Instructions for the task> Whenever a line in the data contains "nuestra", show that line.
::: Input for this task :::
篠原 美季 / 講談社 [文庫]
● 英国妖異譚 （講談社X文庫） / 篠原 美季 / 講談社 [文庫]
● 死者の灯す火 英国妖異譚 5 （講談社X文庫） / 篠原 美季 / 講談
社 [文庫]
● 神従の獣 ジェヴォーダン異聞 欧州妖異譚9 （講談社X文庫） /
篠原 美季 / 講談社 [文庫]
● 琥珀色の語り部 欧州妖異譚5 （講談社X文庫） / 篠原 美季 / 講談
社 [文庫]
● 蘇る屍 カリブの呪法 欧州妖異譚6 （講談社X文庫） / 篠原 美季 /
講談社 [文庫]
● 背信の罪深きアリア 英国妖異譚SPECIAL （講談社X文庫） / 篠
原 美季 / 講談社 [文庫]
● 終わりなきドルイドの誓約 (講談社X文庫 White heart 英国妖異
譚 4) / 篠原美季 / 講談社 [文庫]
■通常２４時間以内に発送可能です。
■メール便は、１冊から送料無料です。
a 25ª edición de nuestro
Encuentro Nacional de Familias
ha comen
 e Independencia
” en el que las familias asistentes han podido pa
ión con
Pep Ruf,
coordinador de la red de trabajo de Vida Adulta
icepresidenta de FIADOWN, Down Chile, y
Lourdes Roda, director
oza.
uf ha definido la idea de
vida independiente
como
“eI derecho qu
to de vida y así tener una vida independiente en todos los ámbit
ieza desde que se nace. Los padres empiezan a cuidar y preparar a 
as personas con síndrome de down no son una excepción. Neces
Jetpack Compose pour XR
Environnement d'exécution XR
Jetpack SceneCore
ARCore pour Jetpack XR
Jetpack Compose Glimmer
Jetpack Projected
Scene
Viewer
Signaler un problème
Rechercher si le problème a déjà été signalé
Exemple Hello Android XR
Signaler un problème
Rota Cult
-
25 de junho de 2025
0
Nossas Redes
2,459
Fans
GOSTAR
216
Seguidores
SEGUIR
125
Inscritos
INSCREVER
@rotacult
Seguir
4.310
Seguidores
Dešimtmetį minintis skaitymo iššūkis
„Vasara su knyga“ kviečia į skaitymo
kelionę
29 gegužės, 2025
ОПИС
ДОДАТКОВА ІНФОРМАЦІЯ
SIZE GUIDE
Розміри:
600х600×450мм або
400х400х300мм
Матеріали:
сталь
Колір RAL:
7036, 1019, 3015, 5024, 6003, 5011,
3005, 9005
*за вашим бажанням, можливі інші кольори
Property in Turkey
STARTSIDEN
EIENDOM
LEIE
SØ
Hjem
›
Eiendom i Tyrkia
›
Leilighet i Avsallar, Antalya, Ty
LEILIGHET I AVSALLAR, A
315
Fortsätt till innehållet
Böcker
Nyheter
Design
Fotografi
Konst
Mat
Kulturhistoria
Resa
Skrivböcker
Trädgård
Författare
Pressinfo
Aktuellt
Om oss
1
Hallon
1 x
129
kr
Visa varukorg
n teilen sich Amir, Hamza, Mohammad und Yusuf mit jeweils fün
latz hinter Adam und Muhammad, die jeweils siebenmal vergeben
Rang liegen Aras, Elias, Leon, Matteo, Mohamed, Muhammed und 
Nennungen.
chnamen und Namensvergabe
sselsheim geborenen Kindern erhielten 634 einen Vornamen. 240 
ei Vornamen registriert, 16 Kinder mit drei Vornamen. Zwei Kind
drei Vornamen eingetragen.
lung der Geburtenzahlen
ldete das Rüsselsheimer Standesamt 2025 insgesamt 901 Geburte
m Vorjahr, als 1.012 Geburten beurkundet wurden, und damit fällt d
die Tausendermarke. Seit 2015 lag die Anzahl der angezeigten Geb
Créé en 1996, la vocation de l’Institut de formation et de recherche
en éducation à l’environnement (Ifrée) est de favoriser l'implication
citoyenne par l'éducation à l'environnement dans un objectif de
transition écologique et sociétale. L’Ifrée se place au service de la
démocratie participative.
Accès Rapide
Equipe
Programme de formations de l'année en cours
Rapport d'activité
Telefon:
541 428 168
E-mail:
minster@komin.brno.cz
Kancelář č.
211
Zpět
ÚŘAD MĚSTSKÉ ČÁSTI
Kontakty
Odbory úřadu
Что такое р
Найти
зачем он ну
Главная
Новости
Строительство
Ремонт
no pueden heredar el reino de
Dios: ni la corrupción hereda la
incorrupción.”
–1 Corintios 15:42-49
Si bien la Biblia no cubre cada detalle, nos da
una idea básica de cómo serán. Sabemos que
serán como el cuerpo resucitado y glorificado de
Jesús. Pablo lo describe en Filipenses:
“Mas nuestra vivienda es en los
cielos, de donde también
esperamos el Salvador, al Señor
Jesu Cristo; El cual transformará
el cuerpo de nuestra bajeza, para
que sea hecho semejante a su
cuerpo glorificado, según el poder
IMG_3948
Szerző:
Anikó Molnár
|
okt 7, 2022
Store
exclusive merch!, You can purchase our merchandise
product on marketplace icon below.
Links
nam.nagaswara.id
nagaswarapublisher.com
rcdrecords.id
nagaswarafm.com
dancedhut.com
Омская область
:::
Your solution>
“Mas nuestra vivienda es en los
el cuerpo de nuestra bajeza, para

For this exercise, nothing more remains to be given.